He stepped into the Cyclones’ loss to Baylor in the middle of the second quarter with Iowa State down 35 points. Things have been different for Iowa State ever since – although the sample size is still very small.
If that sounds familiar, then you and Stoops are on the same wavelength. Stoops immediately compared Lanning’s ability to run and extend plays to Texas and Jerrod Heard, especially when coupled with starting running back Mike Warren.
Iowa State hasn’t won more than two games in Big 12 Conference play since the 2012 season. Nothing is different about the team in general, and Stoops said it’s not hard to play against a quarterback who has minimal film because the offense doesn’t change.
Still, the last two times this scenario has presented itself, Heard and Patrick Mahomes last year had big games against the Sooners. But Oklahoma was away from Memorial Stadium.
“We’ll see, in this environment, if he can make those same plays,” Stoops said. “We have to make sure we do our job keeping him in the pocket, getting him in some uncomfortable situations. That’s always key to defense. If you let them control the line of scrimmage and run the football and get into manage situations all the time then we’re playing on their terms.”
Through a little more than six quarters, Lanning’s efficiency puts him sixth in the conference. It’s his ability with his legs that scare Oklahoma. In just one start, he’s third on the team in rushing yards.
“We are gonna have to be good against the run, whether it’s him running it or the running back,” Stoops said.
That is the main battle this weekend. Here’s a quick look at a few other key spots:
When Oklahoma has the ball. . .
Iowa State defensive end Dale Pierson vs. Sooners’ freshman tackle Orlando Brown
This is the final pre-test for Brown, who has shown an exponential growth at left tackle through his first eight games as a starter. Pierson presents plenty of challenges though. He’s tied for second in the conference with 6.5 sacks this season – second only to Oklahoma State’s Emmanuel Ogbah, who will be Brown’s final exam.
Before that, Brown will get Shawn Oakman and potentially TCU’s Josh Carraway. This week, it’s Pierson – a redshirt senior who will without a doubt be craft as well as athletic. After a stint in junior college, the 6-foot-2, 249-pound rush end is in his first full year as as starter.
Baker Mayfield vs. the Cyclones’ secondary
Through the first five games of the Big 12 season, Mayfield has only faced one secondary better than Iowa State’s, and against Texas, he threw for only 211 yards – and it wasn’t because Oklahoma was dominating on the ground. He set a season-low with only one touchdown pass in the game.
This is a good test for Mayfield and the Oklahoma passing attack, which will face three of the top four secondaries the rest of the season. The Sooners are still at the top of the conference in that category.
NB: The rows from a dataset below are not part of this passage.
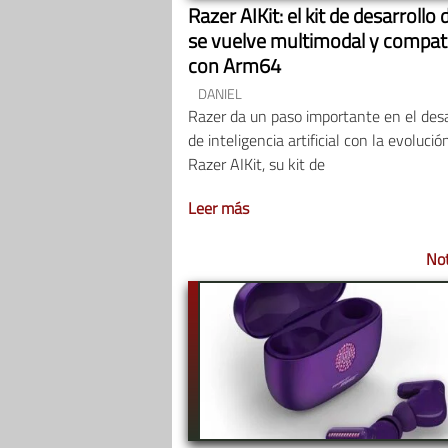
Razer AIKit: el kit de desarrollo 
se vuelve multimodal y compat
con Arm64
DANIEL
Razer da un paso importante en el desa
de inteligencia artificial con la evolució
Razer AIKit, su kit de
Leer más
Not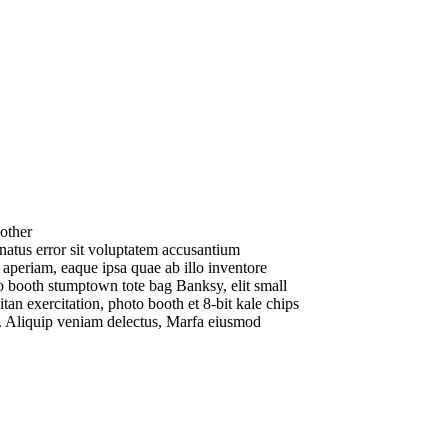
 other
 natus error sit voluptatem accusantium
aperiam, eaque ipsa quae ab illo inventore
oto booth stumptown tote bag Banksy, elit small
itan exercitation, photo booth et 8-bit kale chips
. Aliquip veniam delectus, Marfa eiusmod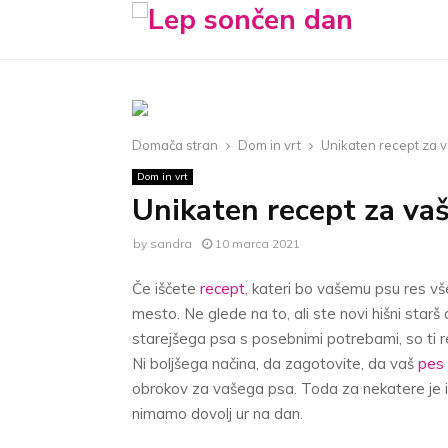
Domača stran
Dom in vrt
Unikaten recept za v
Dom in vrt
Unikaten recept za va
by
sandra
10 marca 2021
Če iščete
recept
, kateri bo vašemu psu res všeč
mesto. Ne glede na to, ali ste novi hišni starš d
starejšega psa s posebnimi potrebami, so ti rec
Ni boljšega načina, da zagotovite, da vaš
pes
obrokov za vašega psa. Toda za nekatere je i
nimamo dovolj ur na dan.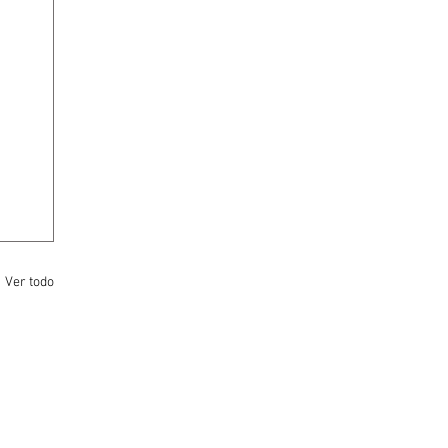
Ver todo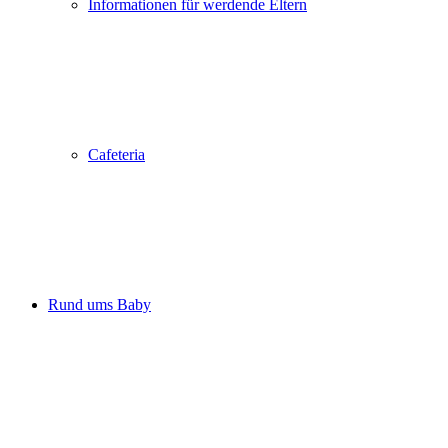
Informationen für werdende Eltern
Cafeteria
Rund ums Baby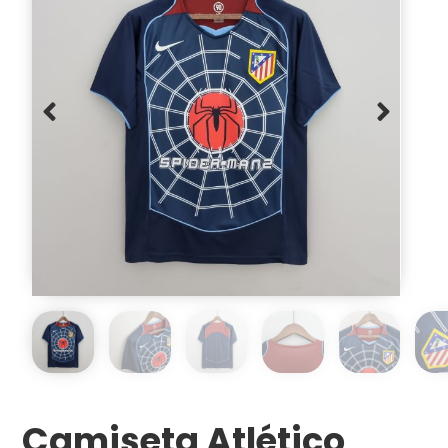
Camiseta Atlético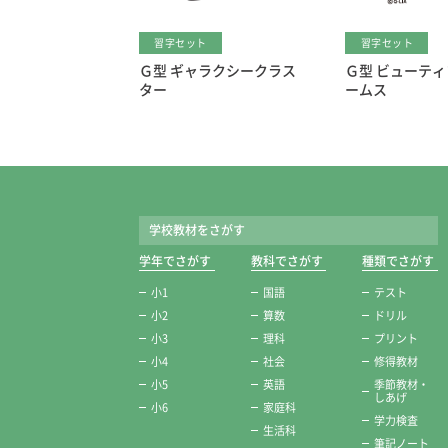
習字セット
習字セット
Ｇ型 ギャラクシークラス
Ｇ型 ビューテ
ター
ームス
学校教材をさがす
学年でさがす
教科でさがす
種類でさがす
小1
国語
テスト
小2
算数
ドリル
小3
理科
プリント
小4
社会
修得教材
小5
英語
季節教材・
しあげ
小6
家庭科
学力検査
生活科
筆記ノート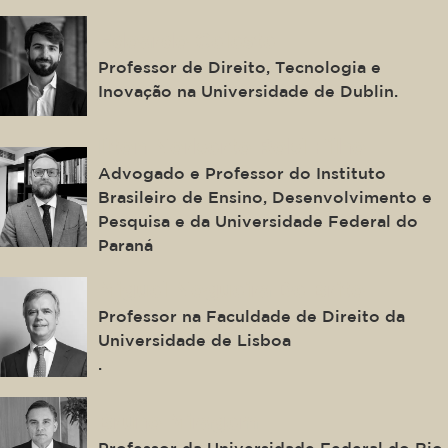
Edoardo Celeste
Professor de Direito, Tecnologia e
Inovação na Universidade de Dublin.
Ilton Norberto Robl Filho
Advogado e Professor do Instituto
Brasileiro de Ensino, Desenvolvimento e
Pesquisa e da Universidade Federal do
Paraná
Miguel Nogueira De Brito
Professor na Faculdade de Direito da
Universidade de Lisboa
.
Bruno Miragem
Professor da Universidade Federal do Rio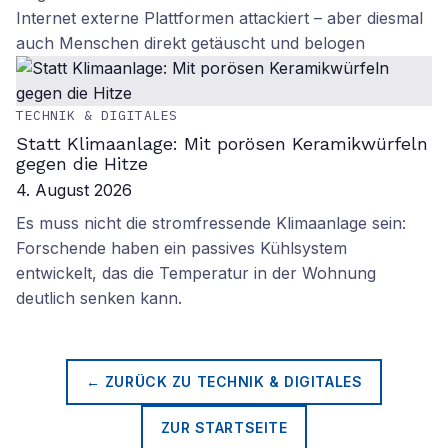
Internet externe Plattformen attackiert – aber diesmal
auch Menschen direkt getäuscht und belogen
TECHNIK & DIGITALES
Statt Klimaanlage: Mit porösen Keramikwürfeln
gegen die Hitze
4. August 2026
Es muss nicht die stromfressende Klimaanlage sein:
Forschende haben ein passives Kühlsystem
entwickelt, das die Temperatur in der Wohnung
deutlich senken kann.
← ZURÜCK ZU
TECHNIK & DIGITALES
ZUR STARTSEITE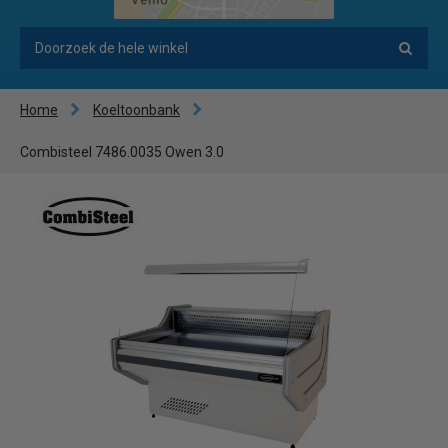
Home
Koeltoonbank
Combisteel 7486.0035 Owen 3.0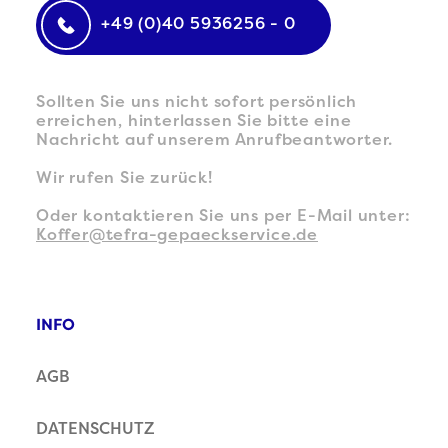
+49 (0)40 5936256 - 0
Sollten Sie uns nicht sofort persönlich
erreichen, hinterlassen Sie bitte eine
Nachricht auf unserem Anrufbeantworter.
Wir rufen Sie zurück!
Oder kontaktieren Sie uns per E-Mail unter:
Koffer@tefra-gepaeckservice.de
INFO
AGB
DATENSCHUTZ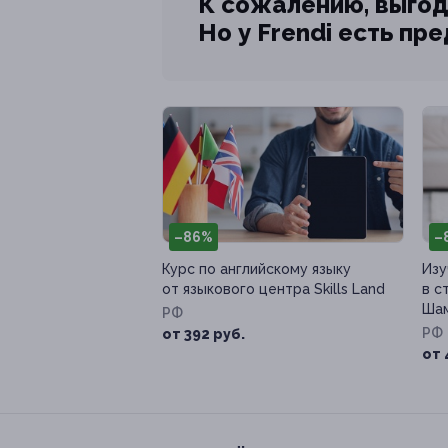
К сожалению, выгод
Но у Frendi есть пр
–86%
–
Курс по английскому языку
Изу
от языкового центра Skills Land
в с
Шам
РФ
РФ
от 392 руб.
от 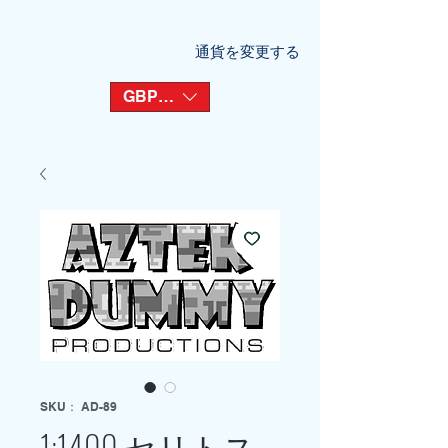
通貨を変更する
GBP (£)
SKU： AD-89
1:1400 セリトス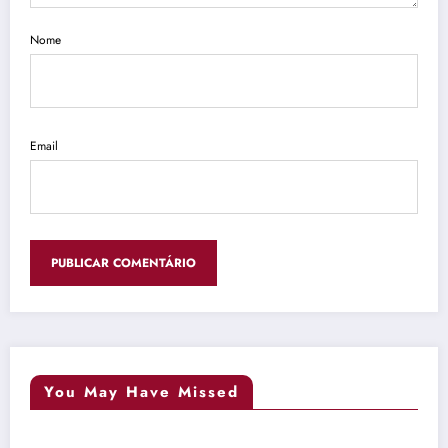
Nome
Email
You May Have Missed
Iowa State isn’t going to force many turnovers (4 interceptions this year) to make it very hard on Mayfield to complete passes (60.2 completion percentage against), but the Cyclones will make him earn every yard.
When Iowa State has the ball. . .
Individually, Lazard is Iowa State’s best weapon. The 6-foot-5 target is only in his second year on campus but has been a key weapon for the Cyclones in both seasons.
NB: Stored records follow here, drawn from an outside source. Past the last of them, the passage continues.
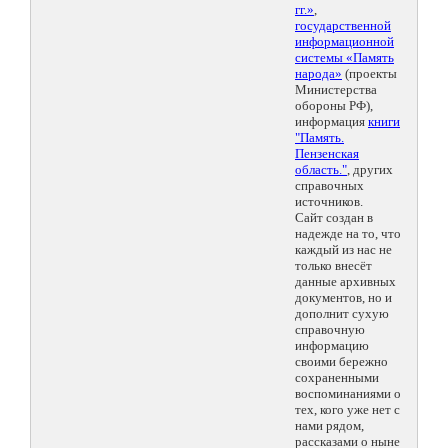
гг.»
,
государственной
информационной
системы «Память
народа»
(проекты
Министерства
обороны РФ),
информация
книги
"Память.
Пензенская
область."
, других
справочных
источников.
Сайт создан в
надежде на то, что
каждый из нас не
только внесёт
данные архивных
документов, но и
дополнит сухую
справочную
информацию
своими бережно
сохраненными
воспоминаниями о
тех, кого уже нет с
нами рядом,
рассказами о ныне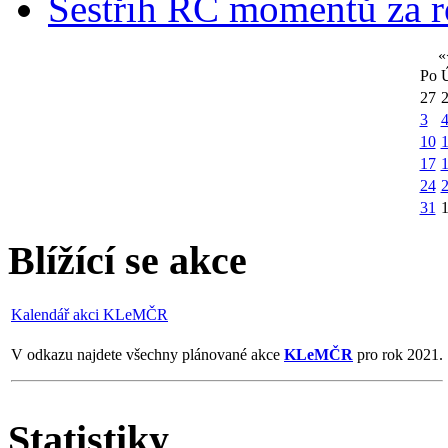
Sestřih RC momentů za 
«
Po
27
3
10
1
17
24
31
Blížící se akce
Kalendář akci KLeMČR
V odkazu najdete všechny plánované akce
KLeMČR
pro rok 2021.
Statistiky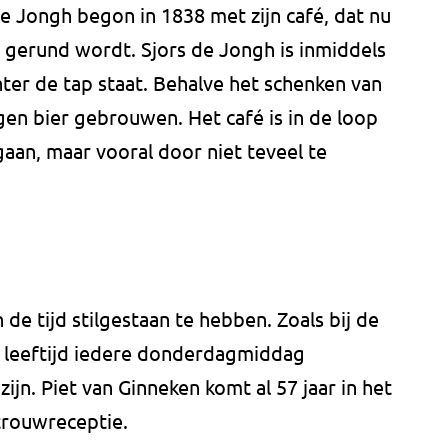
de Jongh begon in 1838 met zijn café, dat nu
 gerund wordt. Sjors de Jongh is inmiddels
ter de tap staat. Behalve het schenken van
gen bier gebrouwen. Het café is in de loop
aan, maar vooral door niet teveel te
e tijd stilgestaan te hebben. Zoals bij de
p leeftijd iedere donderdagmiddag
jn. Piet van Ginneken komt al 57 jaar in het
 trouwreceptie.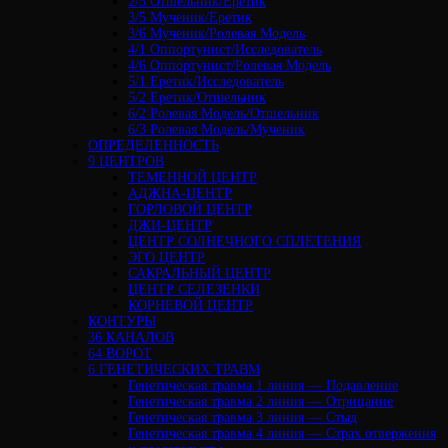
2/5 Отшельник/Еретик
3/5 Мученик/Еретик
3/6 Мученик/Ролевая Модель
4/1 Оппортунист/Исследователь
4/6 Оппортунист/Ролевая Модель
5/1 Еретик/Исследователь
5/2 Еретик/Отшельник
6/2 Ролевая Модель/Отшельник
6/3 Ролевая Модель/Мученик
ОПРЕДЕЛЕННОСТЬ
9 ЦЕНТРОВ
ТЕМЕННОЙ ЦЕНТР
АДЖНА-ЦЕНТР
ГОРЛОВОЙ ЦЕНТР
ДЖИ-ЦЕНТР
ЦЕНТР СОЛНЕЧНОГО СПЛЕТЕНИЯ
ЭГО ЦЕНТР
САКРАЛЬНЫЙ ЦЕНТР
ЦЕНТР СЕЛЕЗЕНКИ
КОРНЕВОЙ ЦЕНТР
КОНТУРЫ
36 КАНАЛОВ
64 ВОРОТ
6 ГЕНЕТИЧЕСКИХ ТРАВМ
Генетическая травма 1 линия — Подавление
Генетическая травма 2 линия — Отрицание
Генетическая травма 3 линия — Стыд
Генетическая травма 4 линия — Страх отвержения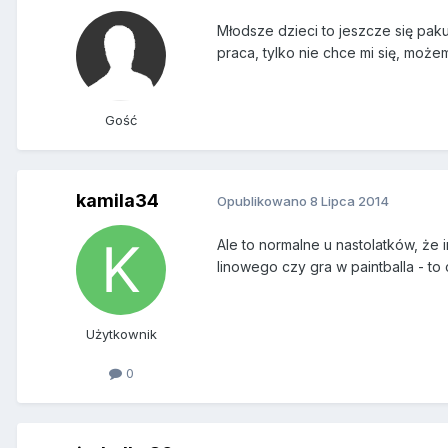
Młodsze dzieci to jeszcze się paku
praca, tylko nie chce mi się, moż
Gość
kamila34
Opublikowano
8 Lipca 2014
Ale to normalne u nastolatków, że 
linowego czy gra w paintballa - to
Użytkownik
0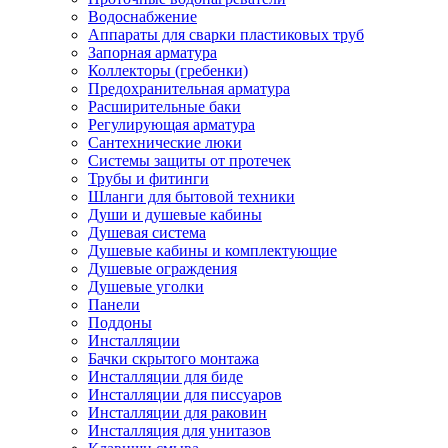
Водоснабжение
Аппараты для сварки пластиковых труб
Запорная арматура
Коллекторы (гребенки)
Предохранительная арматура
Расширительные баки
Регулирующая арматура
Сантехнические люки
Системы защиты от протечек
Трубы и фитинги
Шланги для бытовой техники
Души и душевые кабины
Душевая система
Душевые кабины и комплектующие
Душевые ограждения
Душевые уголки
Панели
Поддоны
Инсталляции
Бачки скрытого монтажа
Инсталляции для биде
Инсталляции для писсуаров
Инсталляции для раковин
Инсталляция для унитазов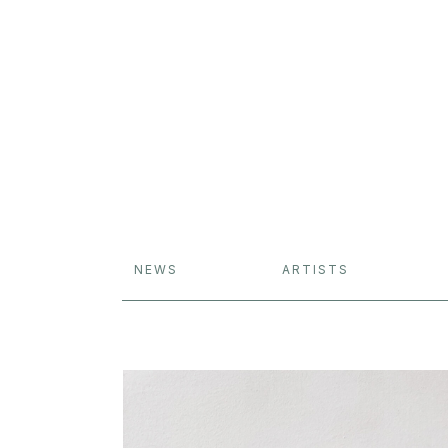
NEWS
ARTISTS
On pace for 54 receptions and more than 700 yards in an offense that also has one of the top running backs in the league, Lazard will need to be accounted for on every play. Thomas is most likely to draw the assignment over Dakota Austin. Against Austin, Lazard would have nearly an eight-inch advantage.
Thomas at least closes that gap a little bit, but look for Oklahoma to provide safety help over the top for much of the day.
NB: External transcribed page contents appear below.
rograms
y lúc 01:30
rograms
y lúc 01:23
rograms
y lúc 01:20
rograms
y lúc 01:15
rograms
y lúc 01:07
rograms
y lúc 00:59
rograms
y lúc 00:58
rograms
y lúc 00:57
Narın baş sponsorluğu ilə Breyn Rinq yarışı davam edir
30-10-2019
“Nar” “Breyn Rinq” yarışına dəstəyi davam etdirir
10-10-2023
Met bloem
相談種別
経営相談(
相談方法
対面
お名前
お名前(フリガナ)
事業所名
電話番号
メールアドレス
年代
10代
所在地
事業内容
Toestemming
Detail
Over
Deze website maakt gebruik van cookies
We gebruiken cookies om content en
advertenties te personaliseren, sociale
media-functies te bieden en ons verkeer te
Iowa State ground game vs. Oklahoma’s front seven-ish
Mike Warren was almost a Sooner. And if Joe Mixon hadn’t come to Norman, he just might have been. In either case, he’s off to a stellar sophomore season – ranked second in the league in rushing and seventh in all-purpose yards despite catching just eight passes.
Oklahoma’s run defense was worthy against Kansas, but it’ll be another test against the Cyclones, who are averaging 186.2 yards per game.
With Jordan Evans and Devante Bond back in play for Oklahoma, it’ll be interesting how defensive coordinator Mike Stoops rotates his linebackers.